[Data entries]
•••
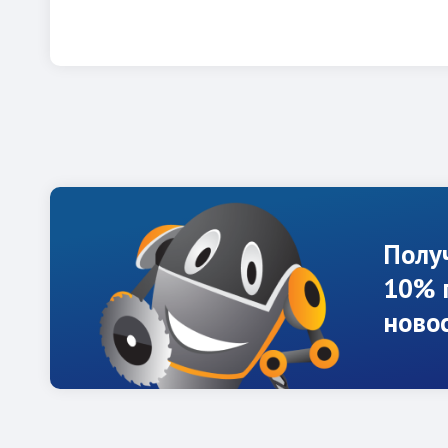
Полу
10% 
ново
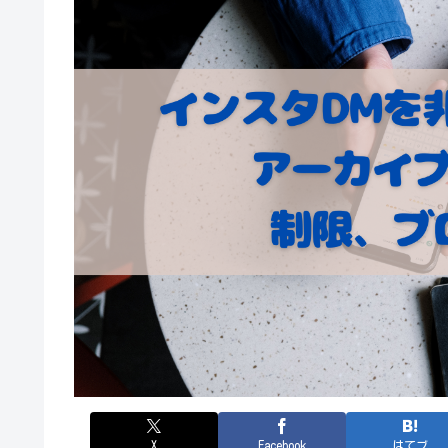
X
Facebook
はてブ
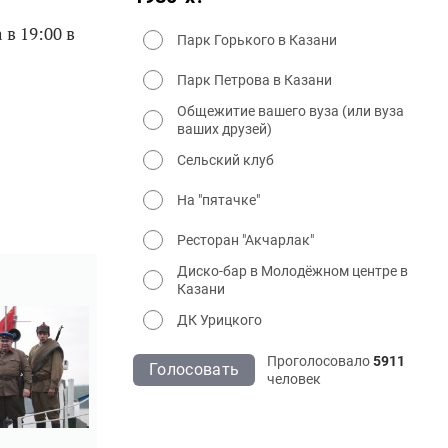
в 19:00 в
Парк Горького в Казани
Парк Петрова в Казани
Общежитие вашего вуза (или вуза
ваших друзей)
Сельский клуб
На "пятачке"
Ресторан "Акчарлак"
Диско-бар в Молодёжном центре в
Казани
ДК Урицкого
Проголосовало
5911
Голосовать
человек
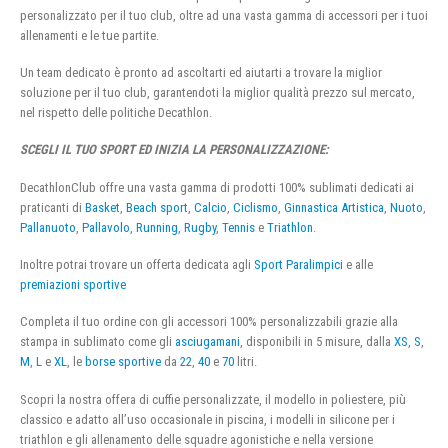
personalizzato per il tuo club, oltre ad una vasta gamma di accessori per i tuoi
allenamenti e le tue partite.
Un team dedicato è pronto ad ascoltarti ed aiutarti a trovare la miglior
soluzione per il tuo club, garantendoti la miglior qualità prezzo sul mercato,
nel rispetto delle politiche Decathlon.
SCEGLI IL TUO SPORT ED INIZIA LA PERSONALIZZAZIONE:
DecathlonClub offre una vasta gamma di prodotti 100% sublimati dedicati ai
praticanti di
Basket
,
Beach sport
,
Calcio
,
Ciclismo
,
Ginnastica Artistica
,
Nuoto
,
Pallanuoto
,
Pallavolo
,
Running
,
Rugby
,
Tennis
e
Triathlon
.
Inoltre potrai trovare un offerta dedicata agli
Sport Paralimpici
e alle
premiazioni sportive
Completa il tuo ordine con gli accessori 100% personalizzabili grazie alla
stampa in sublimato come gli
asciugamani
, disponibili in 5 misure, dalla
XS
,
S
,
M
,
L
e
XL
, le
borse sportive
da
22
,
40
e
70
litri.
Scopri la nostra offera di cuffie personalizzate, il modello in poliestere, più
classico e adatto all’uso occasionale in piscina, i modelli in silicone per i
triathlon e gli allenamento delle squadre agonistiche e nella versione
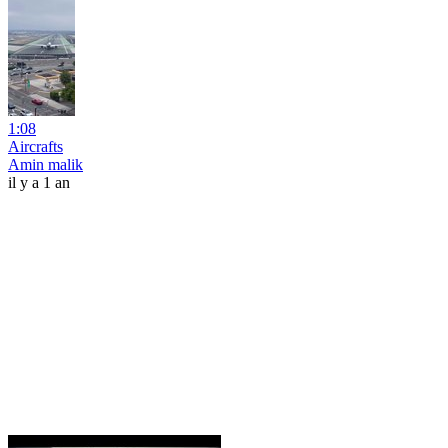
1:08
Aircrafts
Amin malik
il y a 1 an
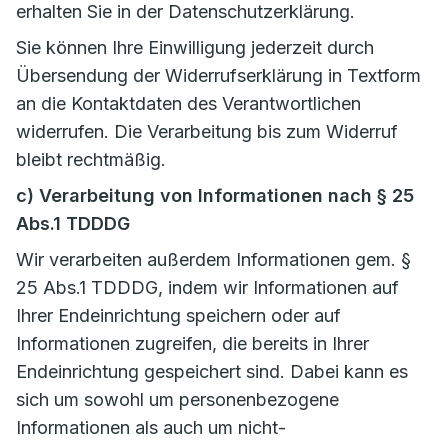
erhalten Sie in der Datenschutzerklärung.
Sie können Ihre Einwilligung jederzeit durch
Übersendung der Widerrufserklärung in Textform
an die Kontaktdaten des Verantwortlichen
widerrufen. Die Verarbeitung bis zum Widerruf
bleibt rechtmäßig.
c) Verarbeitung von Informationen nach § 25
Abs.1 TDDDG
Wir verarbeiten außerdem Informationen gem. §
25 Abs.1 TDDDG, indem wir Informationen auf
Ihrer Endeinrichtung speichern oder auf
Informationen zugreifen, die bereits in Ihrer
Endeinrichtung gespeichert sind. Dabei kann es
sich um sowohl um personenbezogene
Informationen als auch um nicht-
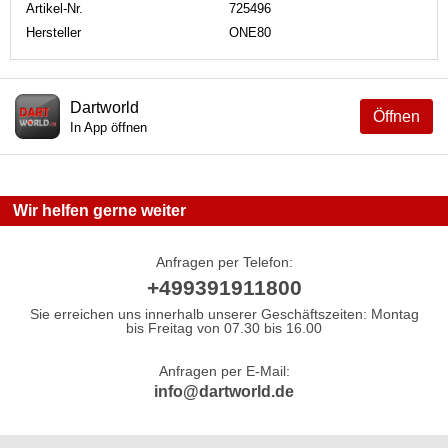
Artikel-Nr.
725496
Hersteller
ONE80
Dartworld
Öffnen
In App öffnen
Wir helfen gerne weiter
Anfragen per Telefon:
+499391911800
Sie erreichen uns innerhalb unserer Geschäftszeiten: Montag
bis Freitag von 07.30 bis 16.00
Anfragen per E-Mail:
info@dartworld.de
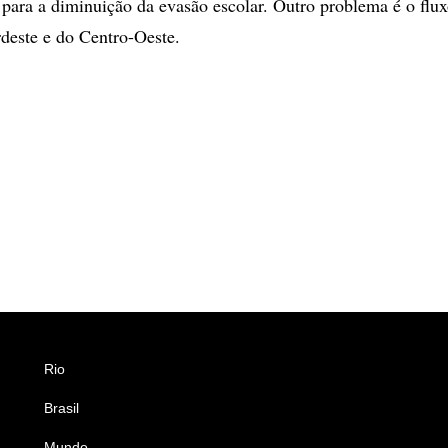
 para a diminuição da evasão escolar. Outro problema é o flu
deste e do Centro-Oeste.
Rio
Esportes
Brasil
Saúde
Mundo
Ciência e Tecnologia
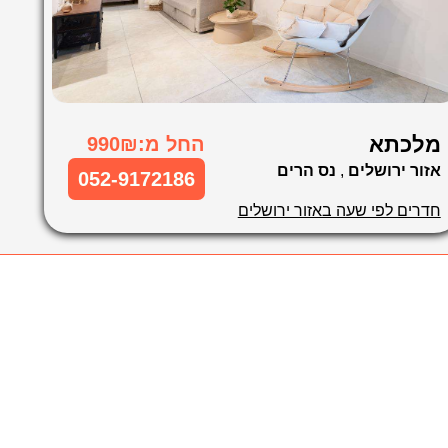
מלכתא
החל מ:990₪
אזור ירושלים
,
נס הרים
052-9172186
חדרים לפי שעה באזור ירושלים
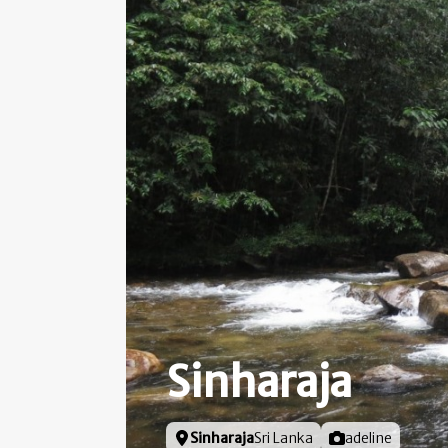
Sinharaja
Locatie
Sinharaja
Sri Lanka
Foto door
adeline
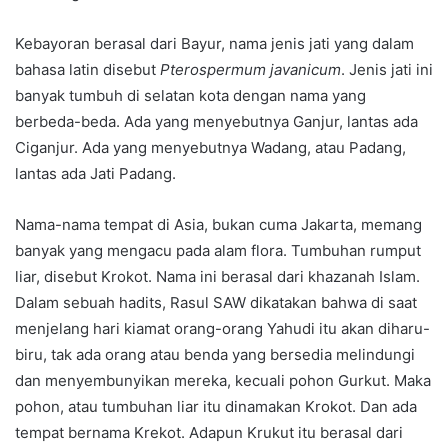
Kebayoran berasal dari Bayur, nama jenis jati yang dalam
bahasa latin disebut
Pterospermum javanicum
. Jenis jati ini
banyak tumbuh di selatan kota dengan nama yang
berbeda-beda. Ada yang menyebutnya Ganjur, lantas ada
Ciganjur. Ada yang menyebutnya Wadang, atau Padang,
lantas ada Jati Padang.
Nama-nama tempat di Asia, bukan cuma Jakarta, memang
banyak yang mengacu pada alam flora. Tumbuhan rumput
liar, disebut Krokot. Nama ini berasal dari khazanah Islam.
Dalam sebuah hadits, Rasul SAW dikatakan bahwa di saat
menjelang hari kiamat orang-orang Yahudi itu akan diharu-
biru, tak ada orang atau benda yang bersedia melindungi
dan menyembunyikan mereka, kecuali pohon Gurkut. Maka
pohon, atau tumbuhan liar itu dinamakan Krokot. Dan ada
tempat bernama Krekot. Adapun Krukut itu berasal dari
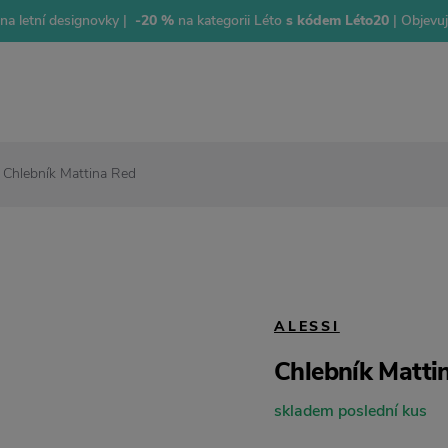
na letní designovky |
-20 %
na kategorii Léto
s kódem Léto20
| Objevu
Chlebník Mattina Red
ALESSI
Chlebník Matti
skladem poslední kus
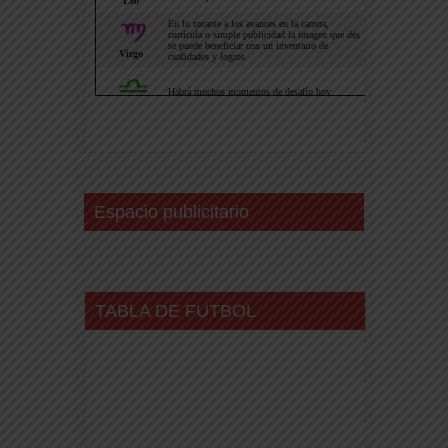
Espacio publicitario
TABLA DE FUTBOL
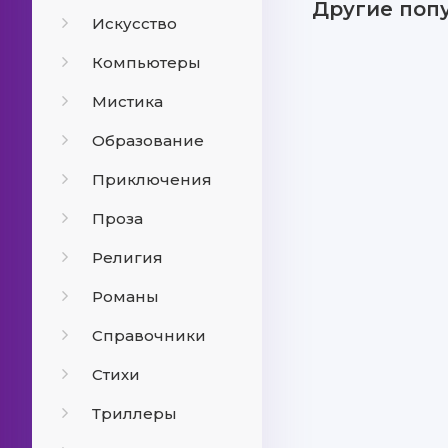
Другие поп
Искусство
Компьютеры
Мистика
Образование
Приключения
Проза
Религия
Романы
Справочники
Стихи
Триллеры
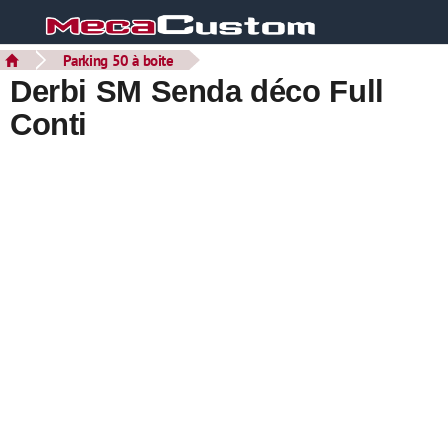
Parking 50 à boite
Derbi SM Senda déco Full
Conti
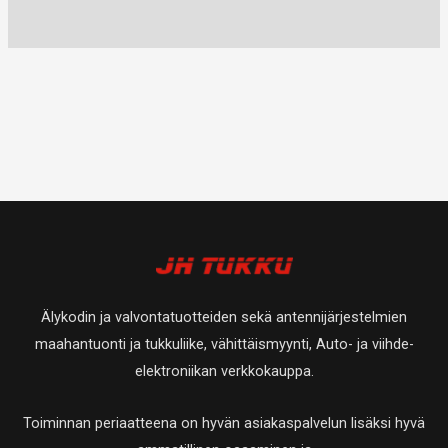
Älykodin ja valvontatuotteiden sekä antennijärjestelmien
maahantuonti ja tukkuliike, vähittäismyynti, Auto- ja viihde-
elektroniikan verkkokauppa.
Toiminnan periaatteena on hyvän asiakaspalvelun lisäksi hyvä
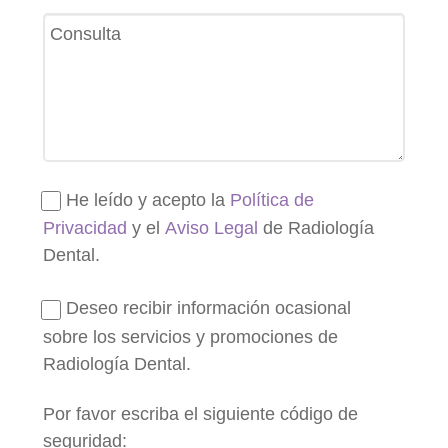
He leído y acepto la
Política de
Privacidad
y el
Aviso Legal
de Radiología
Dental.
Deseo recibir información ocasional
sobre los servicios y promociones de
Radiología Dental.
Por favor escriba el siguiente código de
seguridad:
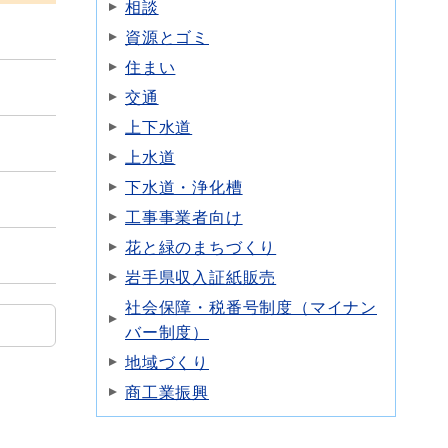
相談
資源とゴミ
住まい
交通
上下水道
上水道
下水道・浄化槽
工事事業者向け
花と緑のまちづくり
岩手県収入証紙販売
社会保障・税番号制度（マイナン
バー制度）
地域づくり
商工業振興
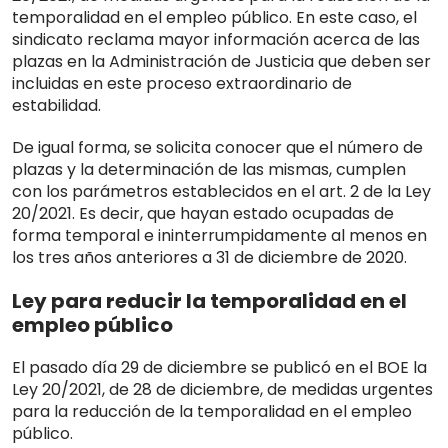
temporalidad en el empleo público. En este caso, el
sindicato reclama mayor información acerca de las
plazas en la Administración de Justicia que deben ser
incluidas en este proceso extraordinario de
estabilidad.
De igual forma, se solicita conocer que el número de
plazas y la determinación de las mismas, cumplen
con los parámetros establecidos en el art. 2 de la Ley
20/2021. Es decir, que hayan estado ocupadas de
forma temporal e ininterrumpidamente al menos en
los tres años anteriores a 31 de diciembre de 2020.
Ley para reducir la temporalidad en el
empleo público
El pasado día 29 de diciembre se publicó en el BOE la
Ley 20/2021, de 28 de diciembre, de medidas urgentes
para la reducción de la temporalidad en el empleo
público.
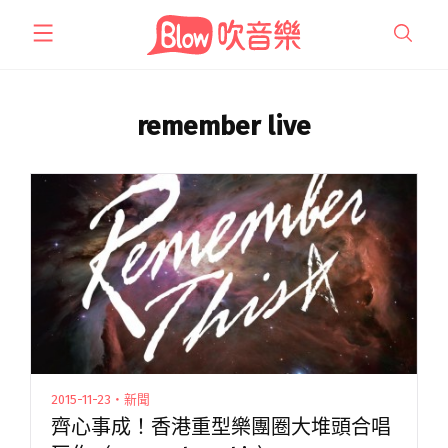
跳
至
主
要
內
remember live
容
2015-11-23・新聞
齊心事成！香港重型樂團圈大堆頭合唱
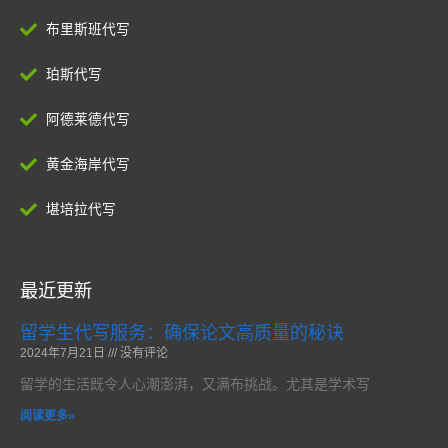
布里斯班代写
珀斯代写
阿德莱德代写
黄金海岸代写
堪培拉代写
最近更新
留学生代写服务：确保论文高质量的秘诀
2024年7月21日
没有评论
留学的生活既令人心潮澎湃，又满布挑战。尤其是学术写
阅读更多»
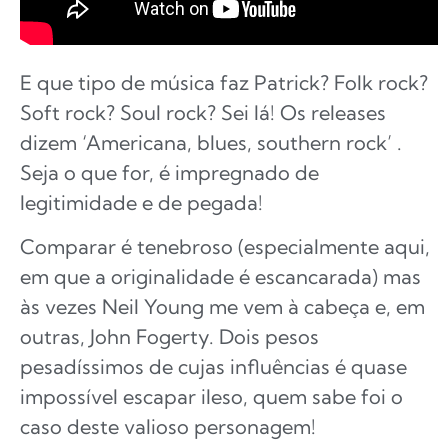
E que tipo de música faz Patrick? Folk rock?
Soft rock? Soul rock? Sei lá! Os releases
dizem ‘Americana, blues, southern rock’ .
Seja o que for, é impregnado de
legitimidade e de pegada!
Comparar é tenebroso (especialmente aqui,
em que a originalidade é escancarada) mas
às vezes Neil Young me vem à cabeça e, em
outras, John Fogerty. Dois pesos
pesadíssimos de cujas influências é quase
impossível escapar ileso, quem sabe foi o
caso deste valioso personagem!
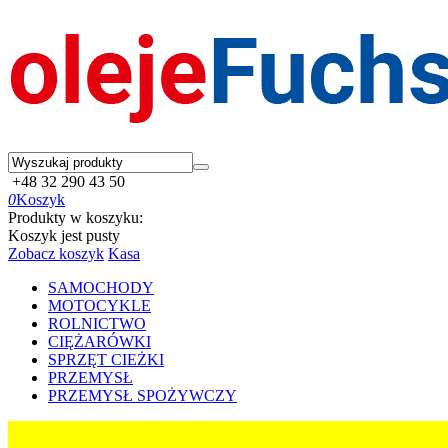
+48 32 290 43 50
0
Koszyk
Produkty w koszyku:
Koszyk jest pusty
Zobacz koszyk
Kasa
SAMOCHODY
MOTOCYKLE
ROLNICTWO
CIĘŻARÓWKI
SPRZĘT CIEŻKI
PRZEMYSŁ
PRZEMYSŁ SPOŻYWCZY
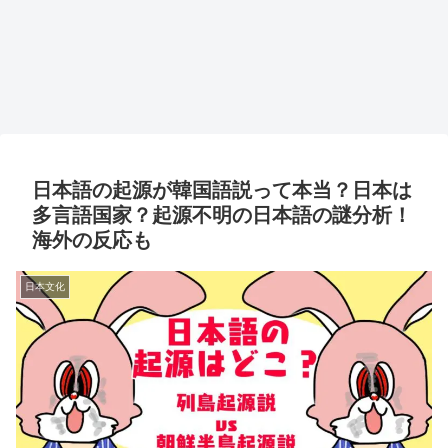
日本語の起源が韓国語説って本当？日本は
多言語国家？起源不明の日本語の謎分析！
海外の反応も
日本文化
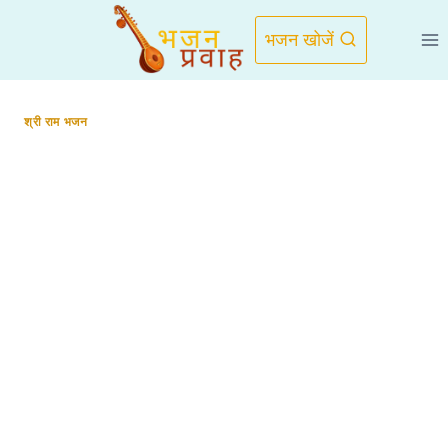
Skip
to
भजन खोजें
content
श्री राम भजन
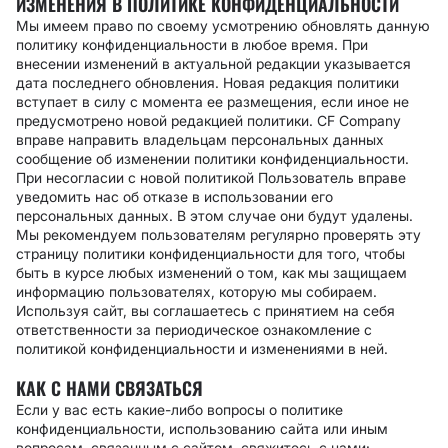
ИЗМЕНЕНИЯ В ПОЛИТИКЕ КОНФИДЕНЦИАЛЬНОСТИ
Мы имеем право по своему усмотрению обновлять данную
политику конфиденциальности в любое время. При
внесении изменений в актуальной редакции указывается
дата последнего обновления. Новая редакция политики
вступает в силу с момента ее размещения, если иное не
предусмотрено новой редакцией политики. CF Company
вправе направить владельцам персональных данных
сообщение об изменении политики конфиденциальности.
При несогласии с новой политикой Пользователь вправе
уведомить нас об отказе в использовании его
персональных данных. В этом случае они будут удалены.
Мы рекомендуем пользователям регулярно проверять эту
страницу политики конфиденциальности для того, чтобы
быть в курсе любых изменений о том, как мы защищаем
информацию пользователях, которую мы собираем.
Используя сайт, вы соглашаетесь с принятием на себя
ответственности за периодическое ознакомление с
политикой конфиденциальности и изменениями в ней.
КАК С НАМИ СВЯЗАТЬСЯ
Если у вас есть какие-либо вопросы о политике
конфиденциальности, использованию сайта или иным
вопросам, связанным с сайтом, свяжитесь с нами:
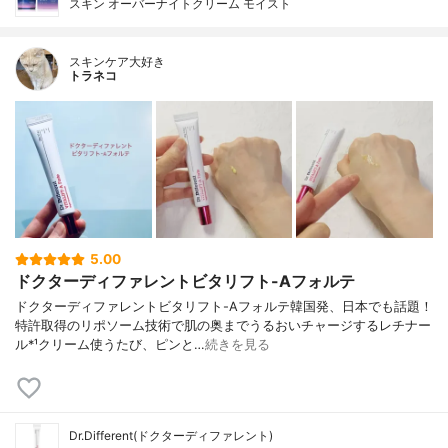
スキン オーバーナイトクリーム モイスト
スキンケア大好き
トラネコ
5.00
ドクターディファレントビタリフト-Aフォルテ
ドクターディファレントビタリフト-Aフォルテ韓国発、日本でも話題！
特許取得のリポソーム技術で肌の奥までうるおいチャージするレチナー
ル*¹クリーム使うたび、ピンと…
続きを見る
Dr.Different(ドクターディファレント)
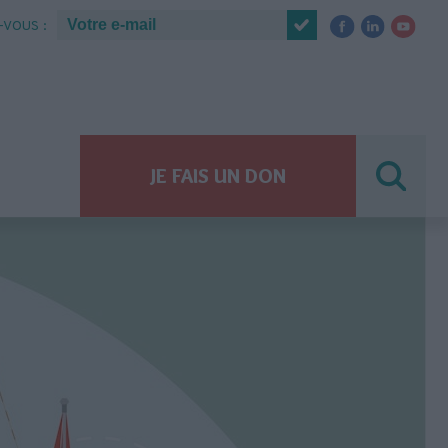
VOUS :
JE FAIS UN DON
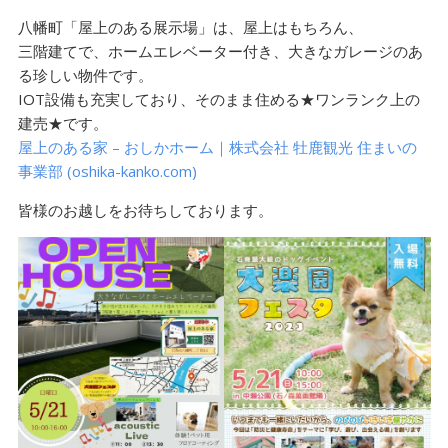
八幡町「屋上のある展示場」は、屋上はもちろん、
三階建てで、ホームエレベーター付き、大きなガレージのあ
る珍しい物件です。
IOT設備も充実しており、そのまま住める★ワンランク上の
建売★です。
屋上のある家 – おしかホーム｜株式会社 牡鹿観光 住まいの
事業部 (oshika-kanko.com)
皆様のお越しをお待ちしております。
•••
§ **What this task involves**
A single number is the reply: the count of lines in the entries above that have the word "Ihrer".

§ **Solution**
2